Activity:
Below are some records; write them all out again exactly.

Data shown:
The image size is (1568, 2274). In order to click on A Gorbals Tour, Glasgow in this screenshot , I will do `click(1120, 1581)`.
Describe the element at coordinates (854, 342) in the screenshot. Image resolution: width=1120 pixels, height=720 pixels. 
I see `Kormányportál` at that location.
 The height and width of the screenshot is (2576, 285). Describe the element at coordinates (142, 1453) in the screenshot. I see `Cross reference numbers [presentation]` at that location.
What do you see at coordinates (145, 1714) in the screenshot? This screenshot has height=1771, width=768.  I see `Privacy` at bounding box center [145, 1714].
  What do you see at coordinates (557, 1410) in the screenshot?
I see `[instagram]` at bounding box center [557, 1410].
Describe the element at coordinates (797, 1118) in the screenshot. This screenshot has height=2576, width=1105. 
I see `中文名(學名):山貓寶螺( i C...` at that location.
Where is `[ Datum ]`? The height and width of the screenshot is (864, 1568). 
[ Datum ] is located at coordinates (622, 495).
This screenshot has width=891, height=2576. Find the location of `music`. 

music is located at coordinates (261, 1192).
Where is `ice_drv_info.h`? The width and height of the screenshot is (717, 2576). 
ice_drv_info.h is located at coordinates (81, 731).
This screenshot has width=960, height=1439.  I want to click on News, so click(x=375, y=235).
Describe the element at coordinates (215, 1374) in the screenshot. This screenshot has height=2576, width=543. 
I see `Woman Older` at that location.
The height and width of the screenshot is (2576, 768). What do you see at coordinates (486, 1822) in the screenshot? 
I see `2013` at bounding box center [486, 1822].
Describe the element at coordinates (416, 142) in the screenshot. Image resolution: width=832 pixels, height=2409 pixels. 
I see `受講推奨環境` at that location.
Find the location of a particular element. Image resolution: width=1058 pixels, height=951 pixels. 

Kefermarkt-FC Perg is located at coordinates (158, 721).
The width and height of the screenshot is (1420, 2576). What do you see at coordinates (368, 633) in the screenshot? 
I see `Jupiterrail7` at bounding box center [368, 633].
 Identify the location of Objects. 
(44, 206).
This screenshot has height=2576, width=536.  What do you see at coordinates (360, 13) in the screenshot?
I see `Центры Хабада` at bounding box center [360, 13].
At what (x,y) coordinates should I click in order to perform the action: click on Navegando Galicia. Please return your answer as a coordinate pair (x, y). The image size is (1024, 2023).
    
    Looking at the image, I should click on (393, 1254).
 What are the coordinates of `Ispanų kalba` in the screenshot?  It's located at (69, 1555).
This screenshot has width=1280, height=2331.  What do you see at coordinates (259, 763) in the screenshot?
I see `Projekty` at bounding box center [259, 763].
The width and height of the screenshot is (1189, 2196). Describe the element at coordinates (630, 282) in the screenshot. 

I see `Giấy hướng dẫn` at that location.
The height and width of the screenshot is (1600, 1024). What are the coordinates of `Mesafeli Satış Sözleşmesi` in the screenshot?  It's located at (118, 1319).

Result of this exercise:
The image size is (1568, 2274). In order to click on A Gorbals Tour, Glasgow in this screenshot , I will do `click(1120, 1581)`.
Describe the element at coordinates (854, 342) in the screenshot. Image resolution: width=1120 pixels, height=720 pixels. 
I see `Kormányportál` at that location.
 The height and width of the screenshot is (2576, 285). Describe the element at coordinates (142, 1453) in the screenshot. I see `Cross reference numbers [presentation]` at that location.
What do you see at coordinates (145, 1714) in the screenshot? This screenshot has height=1771, width=768.  I see `Privacy` at bounding box center [145, 1714].
  What do you see at coordinates (557, 1410) in the screenshot?
I see `[instagram]` at bounding box center [557, 1410].
Describe the element at coordinates (797, 1118) in the screenshot. This screenshot has height=2576, width=1105. 
I see `中文名(學名):山貓寶螺( i C...` at that location.
Where is `[ Datum ]`? The height and width of the screenshot is (864, 1568). 
[ Datum ] is located at coordinates (622, 495).
This screenshot has width=891, height=2576. Find the location of `music`. 

music is located at coordinates (261, 1192).
Where is `ice_drv_info.h`? The width and height of the screenshot is (717, 2576). 
ice_drv_info.h is located at coordinates (81, 731).
This screenshot has width=960, height=1439.  I want to click on News, so click(x=375, y=235).
Describe the element at coordinates (215, 1374) in the screenshot. This screenshot has height=2576, width=543. 
I see `Woman Older` at that location.
The height and width of the screenshot is (2576, 768). What do you see at coordinates (486, 1822) in the screenshot? 
I see `2013` at bounding box center [486, 1822].
Describe the element at coordinates (416, 142) in the screenshot. Image resolution: width=832 pixels, height=2409 pixels. 
I see `受講推奨環境` at that location.
Find the location of a particular element. Image resolution: width=1058 pixels, height=951 pixels. 

Kefermarkt-FC Perg is located at coordinates (158, 721).
The width and height of the screenshot is (1420, 2576). What do you see at coordinates (368, 633) in the screenshot? 
I see `Jupiterrail7` at bounding box center [368, 633].
 Identify the location of Objects. 
(44, 206).
This screenshot has height=2576, width=536.  What do you see at coordinates (360, 13) in the screenshot?
I see `Центры Хабада` at bounding box center [360, 13].
At what (x,y) coordinates should I click in order to perform the action: click on Navegando Galicia. Please return your answer as a coordinate pair (x, y). The image size is (1024, 2023).
    
    Looking at the image, I should click on (393, 1254).
 What are the coordinates of `Ispanų kalba` in the screenshot?  It's located at (69, 1555).
This screenshot has width=1280, height=2331.  What do you see at coordinates (259, 763) in the screenshot?
I see `Projekty` at bounding box center [259, 763].
The width and height of the screenshot is (1189, 2196). Describe the element at coordinates (630, 282) in the screenshot. 

I see `Giấy hướng dẫn` at that location.
The height and width of the screenshot is (1600, 1024). What are the coordinates of `Mesafeli Satış Sözleşmesi` in the screenshot?  It's located at (118, 1319).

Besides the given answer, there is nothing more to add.